Mais qui sont ceux qui, si tendres et si scrupuleux, ne peuvent même supporter que, sans blesser et sans nommer les vicieux, on se déclare contre le vice ? sont-ce des chartreux et des solitaires ? sont-ce les jésuites, hommes pieux et éclairés ? sont-ce ces hommes religieux qui habitent en France les cloîtres et les abbayes ? Tous au contraire lisent ces sortes d’ouvrages, et en particulier, et en public, à leurs récréations ; ils en inspirent la lecture à leurs pensionnaires, à leurs élèves ; ils en dépeuplent les boutiques, ils les conservent dans leurs bibliothèques. N’ont-ils pas les premiers reconnu le plan et l’économie du livre des Caractères ? N’ont-ils pas observé que de seize chapitres qui le composent, il y en a quinze qui, s’attachant à découvrir le faux et le ridicule qui se rencontrent dans les objets des passions et des attachements humains, ne tendent qu’à ruiner tous les obstacles qui affaiblissent d’abord, et qui éteignent ensuite dans tous les hommes la connaissance de Dieu ; qu’ainsi ils ne sont que des préparations au seizième et dernier chapitre, où l’athéisme est attaqué, et peut-être confondu ; où les preuves de Dieu, une partie du moins de celles que les faibles hommes sont capables de recevoir dans leur esprit, sont apportées ; où la providence de Dieu est défendue contre l’insulte et les plaintes des libertins ? Qui sont donc ceux qui osent répéter contre un ouvrage si sérieux et si utile ce continuel refrain : C’est médisance, c’est calomnie ? Il faut les nommer : ce sont des poètes ; mais quels poètes ? Des auteurs d’hymnes sacrés ou des traducteurs de psaumes, des Godeaux ou des Corneilles ? Non, mais des faiseurs de stances et d’élégies amoureuses, de ces beaux esprits qui tournent un sonnet sur une absence ou sur un retour, qui font une épigramme sur une belle gorge, et un madrigal sur une jouissance. Voilà ceux qui, par délicatesse de conscience, ne souffrent qu’impatiemment qu’en ménageant les particuliers avec toutes les précautions que la prudence peut suggérer, j’essaye, dans mon livre des Mœurs, de décrier, s’il est possible, tous les vices du cœur et de l’esprit, de rendre l’homme raisonnable et plus proche de devenir chrétien. Tels ont été les Théobaldes, ou ceux du moins qui travaillent sous eux et dans leur atelier.
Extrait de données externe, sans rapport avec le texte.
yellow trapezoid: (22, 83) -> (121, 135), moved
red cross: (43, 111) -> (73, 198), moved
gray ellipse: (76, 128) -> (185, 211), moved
Ils sont encore allés plus loin ; car palliant d’une politique zélée le chagrin de ne se sentir pas à leur gré si bien loués et si longtemps que chacun des autres académiciens, ils ont osé faire des applications délicates et dangereuses de l’endroit de ma harangue où, m’exposant seul à prendre le parti de toute la littérature contre leurs plus irréconciliables ennemis, gens pécunieux, que l’excès d’argent ou qu’une fortune faite par de certaines voies, jointe à la faveur des grands, qu’elle leur attire nécessairement, mène jusqu’à une froide insolence, je leur fais à la vérité à tous une vive apostrophe, mais qu’il n’est pas permis de détourner de dessus eux pour la rejeter sur un seul, et sur tout autre.
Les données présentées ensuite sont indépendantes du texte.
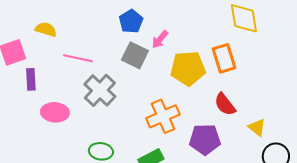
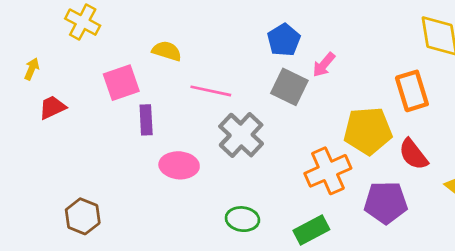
yellow pentagon: (188, 68) -> (368, 131), moved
Ainsi en usent à mon égard, excités peut-être par les Théobaldes, ceux qui, se persuadant qu’un auteur écrit seulement pour les amuser par la satire, et point du tout pour les instruire par une saine morale, au lieu de prendre pour eux et de faire servir à la correction de leurs mœurs les divers traits qui sont semés dans un ouvrage, s’appliquent à découvrir, s’ils le peuvent, quels de leurs amis ou de leurs ennemis ces traits peuvent regarder, négligent dans un livre tout ce qui n’est que remarques solides ou sérieuses réflexions, quoique en si grand nombre qu’elles le composent presque tout entier, pour ne s’arrêter qu’aux peintures ou aux caractères ; et après les avoir expliqués à leur manière et en avoir cru trouver les originaux, donnent au public de longues listes, ou, comme ils les appellent, des clefs : fausses clefs, et qui leur sont aussi inutiles qu’elles sont injurieuses aux personnes dont les noms s’y voient déchiffrés, et à l’écrivain qui en est la cause, quoique innocente.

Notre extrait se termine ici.